Sunday, April 25, 2010

Opening Nights by Janet Burroway

Released: 1985

Opening Nights is a black comedy entwining the lives of people involved in theater. Pulitzer-Prize winning Janet Burroway has very original style, and readers will not need to be a fan of theater and drama to enjoy this novel.

Opening Nights shares the stories of the lives of a few core characters: flouncy costume designer Shaara Soole, her ex-husband and theater director Boyd Soole, Boyd's new, young wife Wendy Soole, and Gene Keyes, a low-class laborer vying for Shaara's affections. Each character is quirky but we come to love all of them for their odd ways. Wendy has super exciting and crazy experiences; while Shaara's struggles to accept Gene into her life are equally comical. Opening Nights is raw, sarcastic, and gross at times, which makes it uniquely charming.

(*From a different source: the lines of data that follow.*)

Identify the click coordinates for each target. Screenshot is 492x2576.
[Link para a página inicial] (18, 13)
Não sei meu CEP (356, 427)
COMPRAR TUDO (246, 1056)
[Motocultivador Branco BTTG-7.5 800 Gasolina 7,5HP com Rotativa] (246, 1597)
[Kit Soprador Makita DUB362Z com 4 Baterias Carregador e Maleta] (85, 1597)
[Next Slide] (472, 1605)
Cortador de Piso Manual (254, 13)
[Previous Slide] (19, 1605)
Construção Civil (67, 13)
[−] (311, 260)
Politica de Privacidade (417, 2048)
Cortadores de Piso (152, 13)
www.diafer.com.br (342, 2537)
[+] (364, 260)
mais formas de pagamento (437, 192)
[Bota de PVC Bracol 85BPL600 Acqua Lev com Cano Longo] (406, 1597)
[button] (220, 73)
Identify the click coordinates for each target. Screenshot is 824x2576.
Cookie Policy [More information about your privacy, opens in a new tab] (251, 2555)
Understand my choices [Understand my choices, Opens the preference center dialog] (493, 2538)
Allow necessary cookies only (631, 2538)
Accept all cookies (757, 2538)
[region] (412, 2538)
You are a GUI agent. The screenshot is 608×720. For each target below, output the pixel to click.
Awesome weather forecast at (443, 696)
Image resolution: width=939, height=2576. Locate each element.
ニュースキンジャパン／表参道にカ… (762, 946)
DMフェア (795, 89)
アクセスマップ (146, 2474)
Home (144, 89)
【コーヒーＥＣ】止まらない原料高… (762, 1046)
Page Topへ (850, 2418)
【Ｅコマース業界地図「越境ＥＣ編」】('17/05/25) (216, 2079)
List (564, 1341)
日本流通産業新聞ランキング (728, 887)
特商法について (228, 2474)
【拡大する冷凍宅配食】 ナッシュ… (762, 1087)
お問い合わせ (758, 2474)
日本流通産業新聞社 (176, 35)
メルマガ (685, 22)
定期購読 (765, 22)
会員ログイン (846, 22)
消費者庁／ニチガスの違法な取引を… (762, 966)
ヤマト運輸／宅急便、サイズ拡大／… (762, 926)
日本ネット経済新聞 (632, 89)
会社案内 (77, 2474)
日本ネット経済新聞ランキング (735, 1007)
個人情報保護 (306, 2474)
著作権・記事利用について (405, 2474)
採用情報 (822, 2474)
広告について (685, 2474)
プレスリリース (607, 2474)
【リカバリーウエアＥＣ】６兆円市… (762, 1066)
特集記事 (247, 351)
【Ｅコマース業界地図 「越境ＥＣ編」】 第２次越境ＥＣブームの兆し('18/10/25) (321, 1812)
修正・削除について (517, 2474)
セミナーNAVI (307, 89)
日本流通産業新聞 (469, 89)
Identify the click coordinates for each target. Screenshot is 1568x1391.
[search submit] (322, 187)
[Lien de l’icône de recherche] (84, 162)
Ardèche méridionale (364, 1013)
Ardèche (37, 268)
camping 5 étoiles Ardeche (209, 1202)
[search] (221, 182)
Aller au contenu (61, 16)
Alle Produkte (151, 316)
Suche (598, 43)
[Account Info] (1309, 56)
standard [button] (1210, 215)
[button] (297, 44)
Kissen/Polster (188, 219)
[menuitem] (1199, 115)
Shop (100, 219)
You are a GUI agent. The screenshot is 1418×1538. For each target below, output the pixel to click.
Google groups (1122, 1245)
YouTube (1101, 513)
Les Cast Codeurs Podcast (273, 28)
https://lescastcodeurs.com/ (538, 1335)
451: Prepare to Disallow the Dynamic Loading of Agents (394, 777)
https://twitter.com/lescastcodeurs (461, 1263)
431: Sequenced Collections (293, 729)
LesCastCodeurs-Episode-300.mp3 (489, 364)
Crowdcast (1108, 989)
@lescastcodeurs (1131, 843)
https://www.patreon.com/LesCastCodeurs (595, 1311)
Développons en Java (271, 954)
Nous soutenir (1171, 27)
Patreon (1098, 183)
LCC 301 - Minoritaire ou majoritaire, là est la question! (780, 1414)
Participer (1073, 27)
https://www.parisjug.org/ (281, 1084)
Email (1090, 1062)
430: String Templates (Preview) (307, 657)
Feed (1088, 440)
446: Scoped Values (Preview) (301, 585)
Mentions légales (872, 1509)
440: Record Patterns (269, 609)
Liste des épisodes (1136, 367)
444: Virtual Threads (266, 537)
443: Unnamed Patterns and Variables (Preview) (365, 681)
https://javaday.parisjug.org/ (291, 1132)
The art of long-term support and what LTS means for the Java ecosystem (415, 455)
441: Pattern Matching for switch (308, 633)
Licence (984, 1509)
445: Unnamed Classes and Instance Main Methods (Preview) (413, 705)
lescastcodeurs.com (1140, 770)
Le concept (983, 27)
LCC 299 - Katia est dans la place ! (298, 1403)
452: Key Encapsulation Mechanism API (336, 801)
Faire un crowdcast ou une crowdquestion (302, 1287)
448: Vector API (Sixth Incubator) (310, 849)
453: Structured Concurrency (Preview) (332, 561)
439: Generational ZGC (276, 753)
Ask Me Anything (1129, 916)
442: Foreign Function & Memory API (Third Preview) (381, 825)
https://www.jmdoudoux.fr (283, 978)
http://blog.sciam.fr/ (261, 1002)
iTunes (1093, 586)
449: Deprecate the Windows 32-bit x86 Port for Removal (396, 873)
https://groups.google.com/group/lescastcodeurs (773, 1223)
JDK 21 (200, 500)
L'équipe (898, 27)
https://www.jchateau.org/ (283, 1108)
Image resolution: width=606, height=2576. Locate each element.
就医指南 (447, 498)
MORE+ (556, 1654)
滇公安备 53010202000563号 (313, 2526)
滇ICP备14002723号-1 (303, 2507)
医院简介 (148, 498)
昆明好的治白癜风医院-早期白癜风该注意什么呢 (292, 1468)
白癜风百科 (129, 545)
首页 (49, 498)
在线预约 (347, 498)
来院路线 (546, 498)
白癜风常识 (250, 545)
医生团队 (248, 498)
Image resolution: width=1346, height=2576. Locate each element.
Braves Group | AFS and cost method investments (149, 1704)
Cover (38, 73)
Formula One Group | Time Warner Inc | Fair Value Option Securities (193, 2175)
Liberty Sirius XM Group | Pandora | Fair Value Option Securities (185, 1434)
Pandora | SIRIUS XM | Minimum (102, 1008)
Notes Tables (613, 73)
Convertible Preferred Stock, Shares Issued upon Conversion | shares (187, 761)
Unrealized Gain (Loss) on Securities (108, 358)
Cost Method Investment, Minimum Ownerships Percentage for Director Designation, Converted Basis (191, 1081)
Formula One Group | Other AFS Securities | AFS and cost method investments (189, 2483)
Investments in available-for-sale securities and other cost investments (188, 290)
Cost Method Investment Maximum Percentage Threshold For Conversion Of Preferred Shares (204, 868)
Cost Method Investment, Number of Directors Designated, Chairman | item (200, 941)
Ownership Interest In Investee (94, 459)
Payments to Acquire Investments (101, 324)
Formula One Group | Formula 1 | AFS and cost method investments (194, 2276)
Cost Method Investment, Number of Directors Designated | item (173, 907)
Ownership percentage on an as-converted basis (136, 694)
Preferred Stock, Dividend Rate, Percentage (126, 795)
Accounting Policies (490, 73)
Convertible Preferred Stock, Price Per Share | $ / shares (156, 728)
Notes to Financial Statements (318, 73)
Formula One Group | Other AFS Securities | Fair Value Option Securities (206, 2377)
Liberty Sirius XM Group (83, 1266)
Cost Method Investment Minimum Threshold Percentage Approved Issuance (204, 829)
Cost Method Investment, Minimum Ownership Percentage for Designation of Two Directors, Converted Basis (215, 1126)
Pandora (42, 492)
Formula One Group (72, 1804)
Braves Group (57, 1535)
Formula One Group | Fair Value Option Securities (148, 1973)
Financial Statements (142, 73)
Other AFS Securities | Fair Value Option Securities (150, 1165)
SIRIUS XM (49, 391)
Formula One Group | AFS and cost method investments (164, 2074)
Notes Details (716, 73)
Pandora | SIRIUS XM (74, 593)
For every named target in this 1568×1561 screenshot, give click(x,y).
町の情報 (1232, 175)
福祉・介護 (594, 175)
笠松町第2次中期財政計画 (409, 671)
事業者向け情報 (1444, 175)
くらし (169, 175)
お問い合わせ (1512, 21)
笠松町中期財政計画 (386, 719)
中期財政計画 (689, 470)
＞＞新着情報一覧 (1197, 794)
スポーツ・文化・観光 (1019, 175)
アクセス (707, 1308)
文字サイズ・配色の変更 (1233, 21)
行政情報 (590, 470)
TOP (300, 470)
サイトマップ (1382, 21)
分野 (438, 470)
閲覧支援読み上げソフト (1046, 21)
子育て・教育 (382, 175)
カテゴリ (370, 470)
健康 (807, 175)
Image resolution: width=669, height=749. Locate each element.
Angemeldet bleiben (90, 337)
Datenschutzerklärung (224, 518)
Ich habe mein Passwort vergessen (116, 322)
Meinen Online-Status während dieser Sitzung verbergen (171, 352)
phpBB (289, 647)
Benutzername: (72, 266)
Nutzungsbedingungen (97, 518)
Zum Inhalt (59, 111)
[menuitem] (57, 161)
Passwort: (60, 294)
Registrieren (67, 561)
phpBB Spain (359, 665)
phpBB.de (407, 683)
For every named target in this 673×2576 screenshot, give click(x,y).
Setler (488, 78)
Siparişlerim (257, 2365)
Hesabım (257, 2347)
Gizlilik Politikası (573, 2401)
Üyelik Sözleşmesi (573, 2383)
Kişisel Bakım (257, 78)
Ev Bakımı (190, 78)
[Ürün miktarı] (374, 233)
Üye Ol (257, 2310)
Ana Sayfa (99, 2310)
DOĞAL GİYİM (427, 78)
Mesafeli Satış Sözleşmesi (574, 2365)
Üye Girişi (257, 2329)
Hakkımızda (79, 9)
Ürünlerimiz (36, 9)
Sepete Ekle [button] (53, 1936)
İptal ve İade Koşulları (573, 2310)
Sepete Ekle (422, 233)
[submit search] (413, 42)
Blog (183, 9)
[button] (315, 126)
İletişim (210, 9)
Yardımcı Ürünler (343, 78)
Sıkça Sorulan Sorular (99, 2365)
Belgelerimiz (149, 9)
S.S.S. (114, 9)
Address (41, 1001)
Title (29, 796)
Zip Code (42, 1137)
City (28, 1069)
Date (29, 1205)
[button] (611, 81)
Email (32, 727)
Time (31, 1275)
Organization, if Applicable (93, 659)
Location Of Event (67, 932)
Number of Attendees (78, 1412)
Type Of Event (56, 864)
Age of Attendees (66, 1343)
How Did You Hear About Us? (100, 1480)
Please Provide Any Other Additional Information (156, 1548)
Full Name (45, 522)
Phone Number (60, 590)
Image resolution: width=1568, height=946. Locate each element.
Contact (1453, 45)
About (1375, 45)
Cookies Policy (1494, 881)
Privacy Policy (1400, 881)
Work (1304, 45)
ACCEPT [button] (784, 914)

Details on Boyd's play are an afterthought and not as much as a focal point in the story as readers might initially think. The kookiness and climax of Opening Nights is shocking and unforgettable, and readers will put the book down with a wry smile on their faces.

Although the book was published in 1985, its material is not time-sensitive and can definitely be considered classic. Janet Burroway has great talent and after many years of taking a break, recently released post-9/11 novel entitled Bridge of Sand.